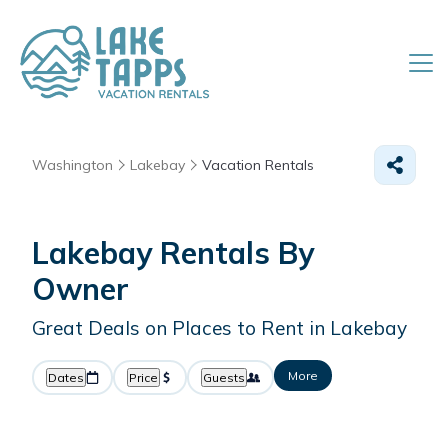
Washington
Lakebay
Vacation Rentals
Lakebay Rentals By
Owner
Great Deals on Places to Rent in Lakebay
More
Dates
Price
Guests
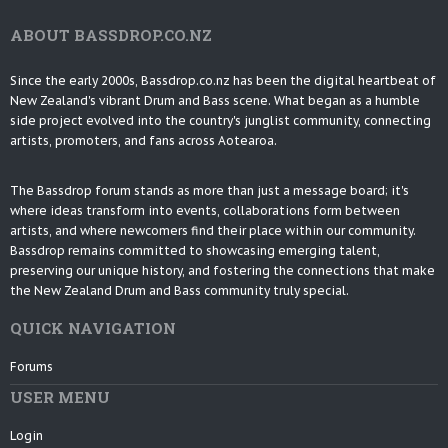
ABOUT BASSDROP.CO.NZ
Since the early 2000s, Bassdrop.co.nz has been the digital heartbeat of
New Zealand's vibrant Drum and Bass scene. What began as a humble
side project evolved into the country's junglist community, connecting
artists, promoters, and fans across Aotearoa.
The Bassdrop forum stands as more than just a message board; it's
where ideas transform into events, collaborations form between
artists, and where newcomers find their place within our community.
Bassdrop remains committed to showcasing emerging talent,
preserving our unique history, and fostering the connections that make
the New Zealand Drum and Bass community truly special.
QUICK NAVIGATION
Forums
USER MENU
Login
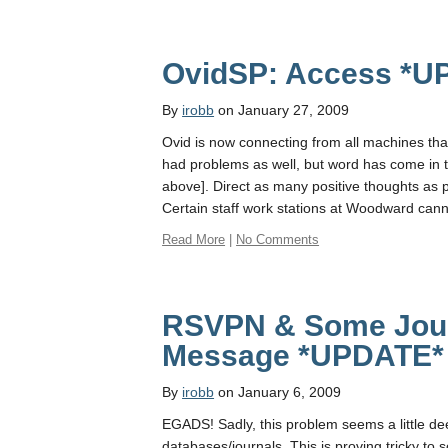
OvidSP: Access *U
By
irobb
on January 27, 2009
Ovid is now connecting from all machines th
had problems as well, but word has come in 
above]. Direct as many positive thoughts as 
Certain staff work stations at Woodward can
Read More
|
No Comments
RSVPN & Some Journ
Message *UPDATE*
By
irobb
on January 6, 2009
EGADS! Sadly, this problem seems a little d
databases/journals. This is proving tricky to 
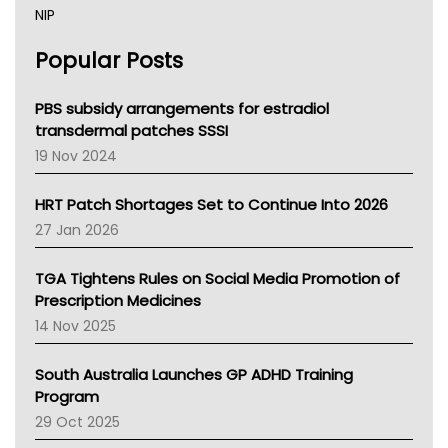
NIP
AHPRA
Popular Posts
NSW Health
Queensland Health
Victoria Health
PBS subsidy arrangements for estradiol
Tasmania News
transdermal patches SSSI
Western Australia
19 Nov 2024
SA Health
NT HEALTH
HRT Patch Shortages Set to Continue Into 2026
Pharmacy Board Of Ahpra
27 Jan 2026
National Asthma Council
NT
TGA Tightens Rules on Social Media Promotion of
AMA
Prescription Medicines
NACCHO
14 Nov 2025
BCNA
Australian College Of Nurse Practitioners
South Australia Launches GP ADHD Training
Asthma Australia
Program
LFA
29 Oct 2025
Palliative Care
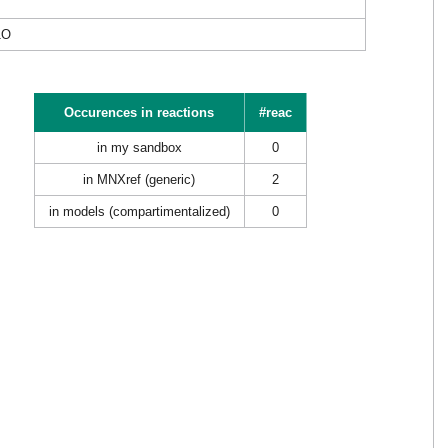
1O
Occurences in reactions
#reac
in my sandbox
0
in MNXref (generic)
2
in models (compartimentalized)
0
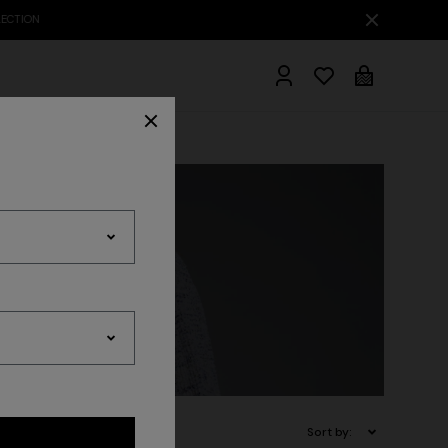
hrobes
Sort by:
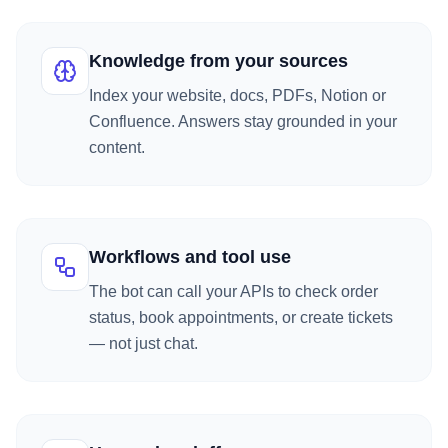
Knowledge from your sources
Index your website, docs, PDFs, Notion or
Confluence. Answers stay grounded in your
content.
Workflows and tool use
The bot can call your APIs to check order
status, book appointments, or create tickets
— not just chat.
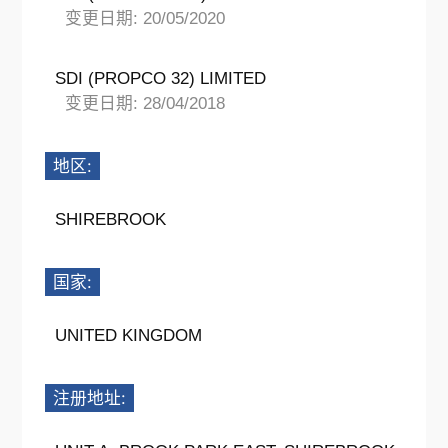
变更日期: 20/05/2020
SDI (PROPCO 32) LIMITED
变更日期: 28/04/2018
地区:
SHIREBROOK
国家:
UNITED KINGDOM
注册地址:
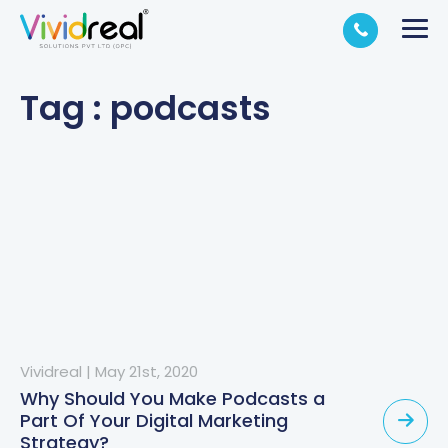
Tag : podcasts
Vividreal
|
May 21st, 2020
Why Should You Make Podcasts a
Part Of Your Digital Marketing
Strategy?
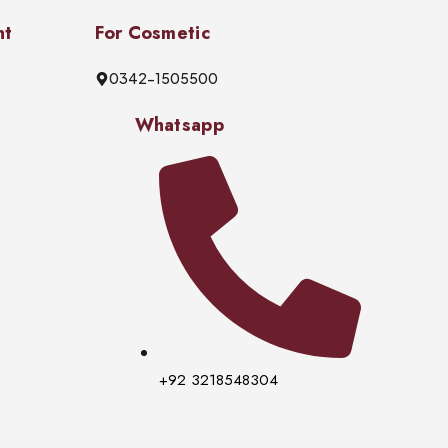
nt
For Cosmetic
0342-1505500
Whatsapp
+92 3218548304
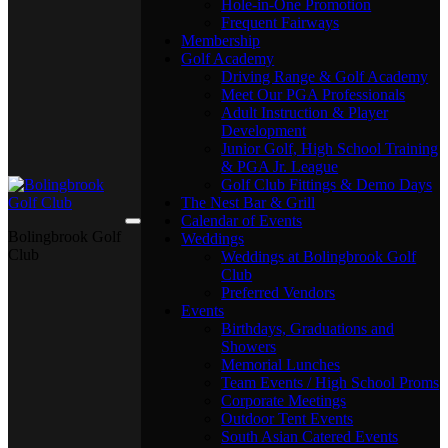
Hole-in-One Promotion
Frequent Fairways
Membership
Golf Academy
Driving Range & Golf Academy
Meet Our PGA Professionals
Adult Instruction & Player
Development
Junior Golf, High School Training
& PGA Jr. League
Golf Club Fittings & Demo Days
The Nest Bar & Grill
Calendar of Events
Bolingbrook Golf
Weddings
Club
Weddings at Bolingbrook Golf
Club
Preferred Vendors
Events
Birthdays, Graduations and
Showers
Memorial Lunches
Team Events / High School Proms
Corporate Meetings
Outdoor Tent Events
South Asian Catered Events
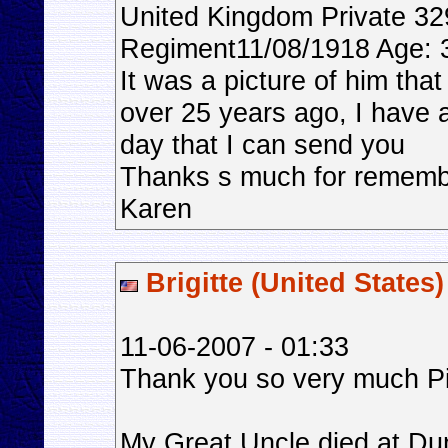
United Kingdom Private 3
Regiment11/08/1918 Age: 37
It was a picture of him tha
over 25 years ago, I have 
day that I can send you
Thanks s much for rememb
Karen
Brigitte (United States)
11-06-2007 - 01:33
Thank you so very much Pi
My Great Uncle died at Dun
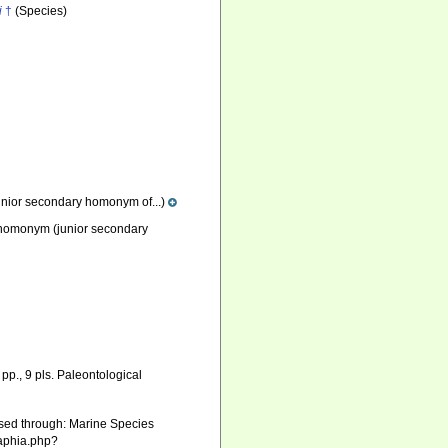
i
†
(Species)
unior secondary homonym of...)
r homonym
(junior secondary
pp., 9 pls. Paleontological
sed through: Marine Species
/aphia.php?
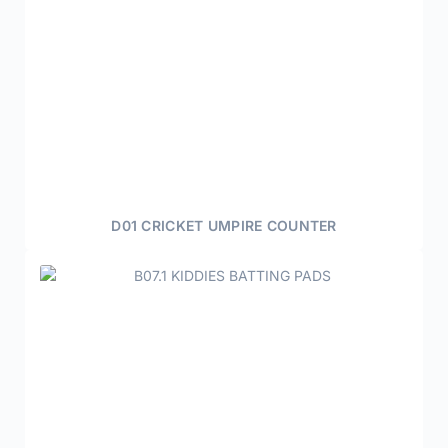
D01 CRICKET UMPIRE COUNTER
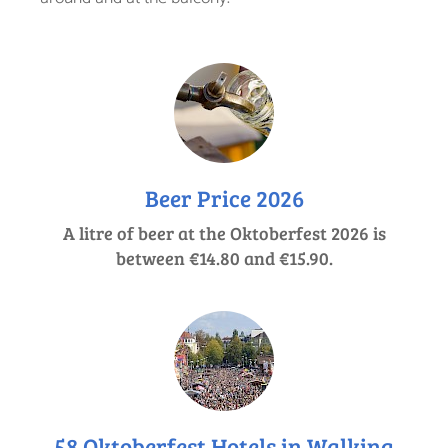
Beer Price 2026
A litre of beer at the Oktoberfest 2026 is
between €14.80 and €15.90.
58 Oktoberfest Hotels in Walking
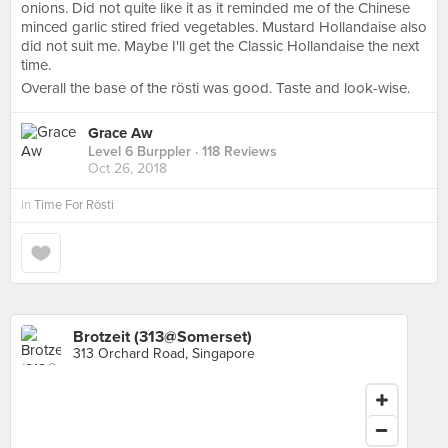
onions. Did not quite like it as it reminded me of the Chinese
minced garlic stired fried vegetables. Mustard Hollandaise also
did not suit me. Maybe I'll get the Classic Hollandaise the next
time.
Overall the base of the rösti was good. Taste and look-wise.
Grace Aw
Level 6 Burppler
· 118 Reviews
Oct 26, 2018
in
Time For Rösti
Brotzeit (313@Somerset)
313 Orchard Road, Singapore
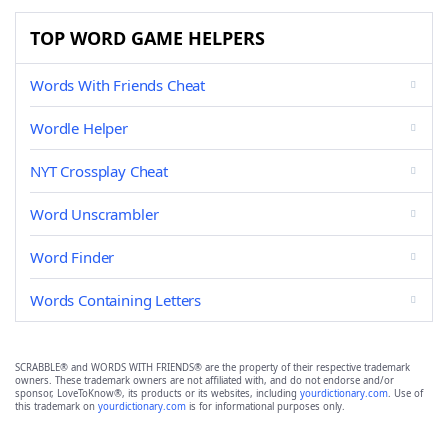
TOP WORD GAME HELPERS
Words With Friends Cheat
Wordle Helper
NYT Crossplay Cheat
Word Unscrambler
Word Finder
Words Containing Letters
SCRABBLE® and WORDS WITH FRIENDS® are the property of their respective trademark
owners. These trademark owners are not affiliated with, and do not endorse and/or
sponsor, LoveToKnow®, its products or its websites, including
yourdictionary.com
. Use of
this trademark on
yourdictionary.com
is for informational purposes only.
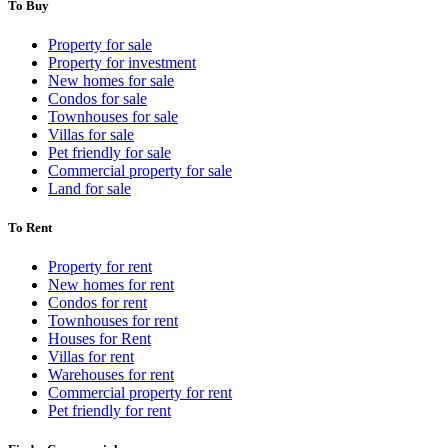
To Buy
Property for sale
Property for investment
New homes for sale
Condos for sale
Townhouses for sale
Villas for sale
Pet friendly for sale
Commercial property for sale
Land for sale
To Rent
Property for rent
New homes for rent
Condos for rent
Townhouses for rent
Houses for Rent
Villas for rent
Warehouses for rent
Commercial property for rent
Pet friendly for rent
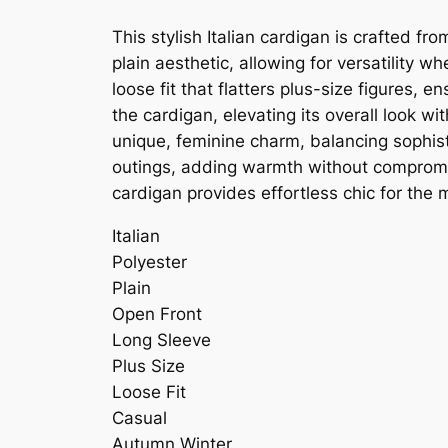
This stylish Italian cardigan is crafted f
plain aesthetic, allowing for versatility 
loose fit that flatters plus-size figures
the cardigan, elevating its overall look w
unique, feminine charm, balancing sophisti
outings, adding warmth without compromis
cardigan provides effortless chic for th
Italian
Polyester
Plain
Open Front
Long Sleeve
Plus Size
Loose Fit
Casual
Autumn Winter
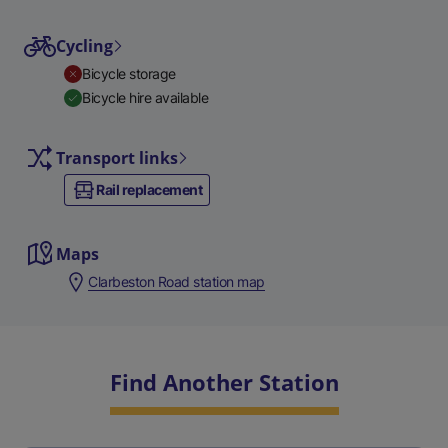
Cycling
Bicycle storage
Bicycle hire available
Transport links
Rail replacement
Maps
Clarbeston Road station map
Find Another Station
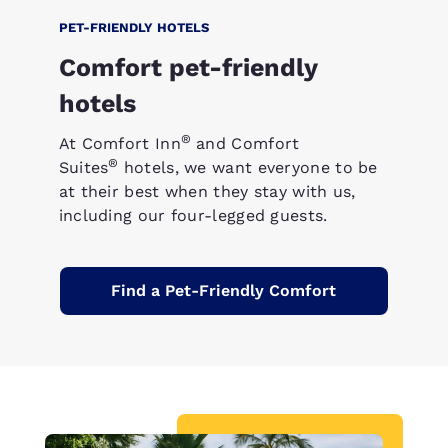
PET-FRIENDLY HOTELS
Comfort pet-friendly
hotels
®
At Comfort Inn
and Comfort
®
Suites
hotels, we want everyone to be
at their best when they stay with us,
including our four-legged guests.
Find a Pet-Friendly Comfort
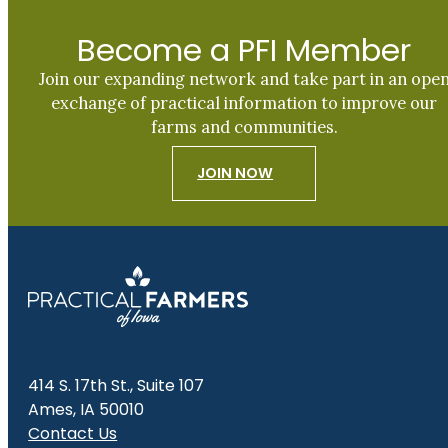
Become a PFI Member
Join our expanding network and take part in an ope
exchange of practical information to improve our
farms and communities.
JOIN NOW
414 S. 17th St., Suite 107
Ames, IA 50010
Contact Us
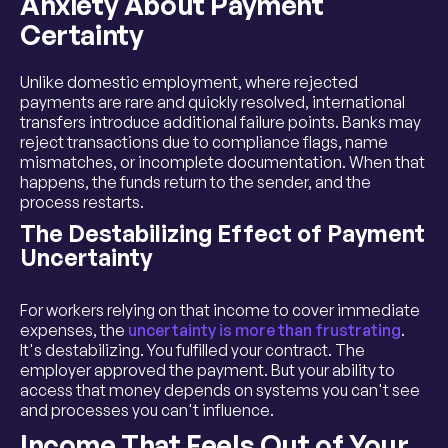
Anxiety About Payment
Certainty
Unlike domestic employment, where rejected
payments are rare and quickly resolved, international
transfers introduce additional failure points. Banks may
reject transactions due to compliance flags, name
mismatches, or incomplete documentation. When that
happens, the funds return to the sender, and the
process restarts.
The Destabilizing Effect of Payment
Uncertainty
For workers relying on that income to cover immediate
expenses, the
uncertainty is more than frustrating
.
It's destabilizing. You fulfilled your contract. The
employer approved the payment. But your ability to
access that money depends on systems you can't see
and processes you can't influence.
Income That Feels Out of Your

[Try it]: In your answer, print the entries above exactly, with the pictures left out.

[Solution]:
Washington
Lakebay
Vacation Rentals
Lakebay Rentals By
Owner
Great Deals on Places to Rent in Lakebay
More
Dates
Price
Guests
ABOUT BASSDROP.CO.NZ
Since the early 2000s, Bassdrop.co.nz has been the digital heartbeat of
New Zealand's vibrant Drum and Bass scene. What began as a humble
side project evolved into the country's junglist community, connecting
artists, promoters, and fans across Aotearoa.
The Bassdrop forum stands as more than just a message board; it's
where ideas transform into events, collaborations form between
artists, and where newcomers find their place within our community.
Bassdrop remains committed to showcasing emerging talent,
preserving our unique history, and fostering the connections that make
the New Zealand Drum and Bass community truly special.
QUICK NAVIGATION
Forums
USER MENU
Login
OvidSP: Access *U
By
irobb
on January 27, 2009
Ovid is now connecting from all machines th
had problems as well, but word has come in 
above]. Direct as many positive thoughts as 
Certain staff work stations at Woodward can
Read More
|
No Comments
RSVPN & Some Journ
Message *UPDATE*
By
irobb
on January 6, 2009
EGADS! Sadly, this problem seems a little d
databases/journals. This is proving tricky to 
NIP
AHPRA
Popular Posts
NSW Health
Queensland Health
Victoria Health
PBS subsidy arrangements for estradiol
Tasmania News
transdermal patches SSSI
Western Australia
19 Nov 2024
SA Health
NT HEALTH
HRT Patch Shortages Set to Continue Into 2026
Pharmacy Board Of Ahpra
27 Jan 2026
National Asthma Council
NT
TGA Tightens Rules on Social Media Promotion of
AMA
Prescription Medicines
NACCHO
14 Nov 2025
BCNA
Australian College Of Nurse Practitioners
South Australia Launches GP ADHD Training
Asthma Australia
Program
LFA
29 Oct 2025
Palliative Care
1O
Occurences in reactions
#reac
in my sandbox
0
in MNXref (generic)
2
in models (compartimentalized)
0
hrobes
Sort by:
Knowledge from your sources
Index your website, docs, PDFs, Notion or
Confluence. Answers stay grounded in your
content.
Workflows and tool use
The bot can call your APIs to check order
status, book appointments, or create tickets
— not just chat.
变更日期: 20/05/2020
SDI (PROPCO 32) LIMITED
变更日期: 28/04/2018
地区:
SHIREBROOK
国家:
UNITED KINGDOM
注册地址:
Tag : podcasts
Vividreal
|
May 21st, 2020
Why Should You Make Podcasts a
Part Of Your Digital Marketing
Strategy?
nt
For Cosmetic
0342-1505500
Whatsapp
+92 3218548304
Hole-in-One Promotion
Frequent Fairways
Membership
Golf Academy
Driving Range & Golf Academy
Meet Our PGA Professionals
Adult Instruction & Player
Development
Junior Golf, High School Training
& PGA Jr. League
Golf Club Fittings & Demo Days
The Nest Bar & Grill
Calendar of Events
Bolingbrook Golf
Weddings
Club
Weddings at Bolingbrook Golf
Club
Preferred Vendors
Events
Birthdays, Graduations and
Showers
Memorial Lunches
Team Events / High School Proms
Corporate Meetings
Outdoor Tent Events
South Asian Catered Events
United Kingdom Private 3
Regiment11/08/1918 Age: 37
It was a picture of him tha
over 25 years ago, I have 
day that I can send you
Thanks s much for rememb
Karen
Brigitte (United States)
11-06-2007 - 01:33
Thank you so very much Pi
My Great Uncle died at Dun
i
†
(Species)
unior secondary homonym of...)
r homonym
(junior secondary
pp., 9 pls. Paleontological
sed through: Marine Species
/aphia.php?
D01 CRICKET UMPIRE COUNTER
Beer Price 2026
A litre of beer at the Oktoberfest 2026 is
between €14.80 and €15.90.
58 Oktoberfest Hotels in Walking
onions. Did not quite like it as it reminded me of the Chinese
minced garlic stired fried vegetables. Mustard Hollandaise also
did not suit me. Maybe I'll get the Classic Hollandaise the next
time.
Overall the base of the rösti was good. Taste and look-wise.
Grace Aw
Level 6 Burppler
· 118 Reviews
Oct 26, 2018
in
Time For Rösti
Brotzeit (313@Somerset)
313 Orchard Road, Singapore
TOP WORD GAME HELPERS
Words With Friends Cheat
Wordle Helper
NYT Crossplay Cheat
Word Unscrambler
Word Finder
Words Containing Letters
SCRABBLE® and WORDS WITH FRIENDS® are the property of their respective trademark
owners. These trademark owners are not affiliated with, and do not endorse and/or
sponsor, LoveToKnow®, its products or its websites, including
yourdictionary.com
. Use of
this trademark on
yourdictionary.com
is for informational purposes only.
To Buy
Property for sale
Property for investment
New homes for sale
Condos for sale
Townhouses for sale
Villas for sale
Pet friendly for sale
Commercial property for sale
Land for sale
To Rent
Property for rent
New homes for rent
Condos for rent
Townhouses for rent
Houses for Rent
Villas for rent
Warehouses for rent
Commercial property for rent
Pet friendly for rent
This stylish Italian cardigan is crafted f
plain aesthetic, allowing for versatility 
loose fit that flatters plus-size figures
the cardigan, elevating its overall look w
unique, feminine charm, balancing sophisti
outings, adding warmth without compromis
cardigan provides effortless chic for th
Italian
Polyester
Plain
Open Front
Long Sleeve
Plus Size
Loose Fit
Casual
Autumn Winter
Cycling
Bicycle storage
Bicycle hire available
Transport links
Rail replacement
Maps
Clarbeston Road station map
Find Another Station
PET-FRIENDLY HOTELS
Comfort pet-friendly
hotels
®
At Comfort Inn
and Comfort
®
Suites
hotels, we want everyone to be
at their best when they stay with us,
including our four-legged guests.
Find a Pet-Friendly Comfort
Become a PFI Member
Join our expanding network and take part in an ope
exchange of practical information to improve our
farms and communities.
JOIN NOW
414 S. 17th St., Suite 107
Ames, IA 50010
Contact Us
Anxiety About Payment
Certainty
Unlike domestic employment, where rejected
payments are rare and quickly resolved, international
transfers introduce additional failure points. Banks may
reject transactions due to compliance flags, name
mismatches, or incomplete documentation. When that
happens, the funds return to the sender, and the
process restarts.
The Destabilizing Effect of Payment
Uncertainty
For workers relying on that income to cover immediate
expenses, the
uncertainty is more than frustrating
.
It's destabilizing. You fulfilled your contract. The
employer approved the payment. But your ability to
access that money depends on systems you can't see
and processes you can't influence.
Income That Feels Out of Your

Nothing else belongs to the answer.